**EXERCISE DESCRIPTION**
What you produce should be every line from the data that includes "other".

**MATERIAL FOR THE TASK**

##############################

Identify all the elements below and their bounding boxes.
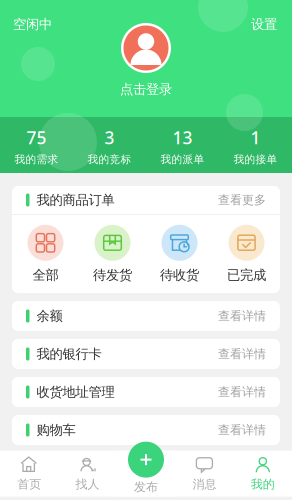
staticText: 空闲中 [13, 16, 52, 32]
button[interactable]: 找人 [58, 451, 117, 497]
staticText: 设置 [251, 16, 277, 32]
button[interactable]: 3 [73, 126, 146, 166]
staticText: 3 [104, 126, 114, 149]
staticText: 我的 [251, 477, 275, 492]
staticText: 找人 [76, 477, 100, 492]
staticText: 我的商品订单 [36, 192, 114, 208]
staticText: 发布 [134, 480, 158, 494]
staticText: 待发货 [93, 267, 132, 283]
button[interactable]: 设置 [249, 16, 279, 32]
button[interactable]: 我的银行卡 [12, 339, 280, 369]
staticText: 1 [250, 126, 260, 149]
button[interactable]: 待发货 [79, 225, 146, 283]
staticText: 13 [172, 126, 192, 149]
staticText: 消息 [192, 477, 216, 492]
button[interactable]: 1 [219, 126, 292, 166]
button[interactable]: 余额 [12, 301, 280, 331]
staticText: 全部 [32, 267, 58, 283]
staticText: 收货地址管理 [36, 384, 114, 400]
staticText: 点击登录 [120, 81, 172, 97]
staticText: 查看详情 [218, 423, 266, 437]
button[interactable]: 待收货 [146, 225, 213, 283]
button[interactable]: 购物车 [12, 415, 280, 445]
staticText: 已完成 [227, 267, 266, 283]
button[interactable]: 已完成 [213, 225, 280, 283]
button[interactable]: 75 [0, 126, 73, 166]
staticText: 查看详情 [218, 385, 266, 399]
button[interactable]: 点击登录 [120, 23, 172, 97]
button[interactable]: 查看更多 [218, 193, 266, 207]
button[interactable]: 我的 [234, 451, 292, 497]
button[interactable]: 消息 [175, 451, 234, 497]
staticText: 我的银行卡 [36, 346, 102, 362]
staticText: 查看更多 [218, 193, 266, 207]
button[interactable]: 发布 [120, 442, 172, 494]
staticText: 75 [26, 126, 46, 149]
button[interactable]: 首页 [0, 451, 58, 497]
staticText: 查看详情 [218, 309, 266, 323]
staticText: 余额 [36, 308, 62, 324]
button[interactable]: 13 [146, 126, 219, 166]
button[interactable]: 收货地址管理 [12, 377, 280, 407]
staticText: 查看详情 [218, 347, 266, 361]
staticText: 我的接单 [234, 153, 278, 166]
staticText: 购物车 [36, 422, 76, 438]
staticText: 首页 [17, 477, 41, 492]
staticText: 我的派单 [160, 153, 204, 166]
staticText: 我的竞标 [88, 153, 132, 166]
button[interactable]: 全部 [12, 225, 79, 283]
staticText: 待收货 [160, 267, 199, 283]
staticText: 我的需求 [14, 153, 58, 166]
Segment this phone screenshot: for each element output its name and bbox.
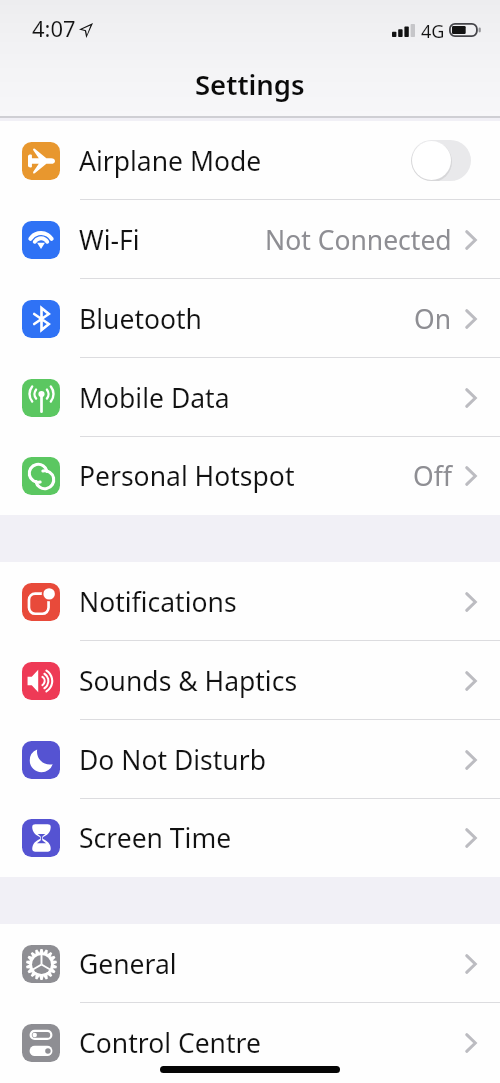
staticText: 4:07: [32, 13, 76, 43]
button[interactable]: Airplane Mode: [0, 121, 500, 200]
staticText: Airplane Mode: [79, 143, 262, 179]
button[interactable]: Do Not Disturb: [0, 720, 500, 799]
staticText: Screen Time: [79, 820, 232, 856]
staticText: Bluetooth: [79, 301, 202, 337]
button[interactable]: Sounds & Haptics: [0, 641, 500, 720]
staticText: Personal Hotspot: [79, 458, 295, 494]
staticText: Not Connected: [265, 222, 452, 258]
staticText: General: [79, 946, 177, 982]
button[interactable]: Airplane Mode toggle: [411, 140, 471, 181]
button[interactable]: Notifications: [0, 562, 500, 641]
button[interactable]: Mobile Data: [0, 358, 500, 437]
button[interactable]: Screen Time: [0, 799, 500, 877]
staticText: 4G: [421, 19, 445, 44]
staticText: Notifications: [79, 584, 237, 620]
button[interactable]: Wi-Fi: [0, 200, 500, 279]
staticText: Settings: [195, 66, 305, 103]
button[interactable]: Personal Hotspot: [0, 437, 500, 515]
staticText: On: [414, 301, 452, 337]
button[interactable]: General: [0, 924, 500, 1003]
staticText: Wi-Fi: [79, 222, 140, 258]
other: Battery: [449, 23, 481, 37]
staticText: Control Centre: [79, 1025, 261, 1061]
staticText: Mobile Data: [79, 380, 230, 416]
staticText: Off: [413, 458, 452, 494]
button[interactable]: Control Centre: [0, 1003, 500, 1082]
staticText: Do Not Disturb: [79, 742, 266, 778]
button[interactable]: Bluetooth: [0, 279, 500, 358]
other: Location: [79, 23, 93, 38]
staticText: Sounds & Haptics: [79, 663, 298, 699]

##############################

**REPLY**
other: Battery: [449, 23, 481, 37]
other: Location: [79, 23, 93, 38]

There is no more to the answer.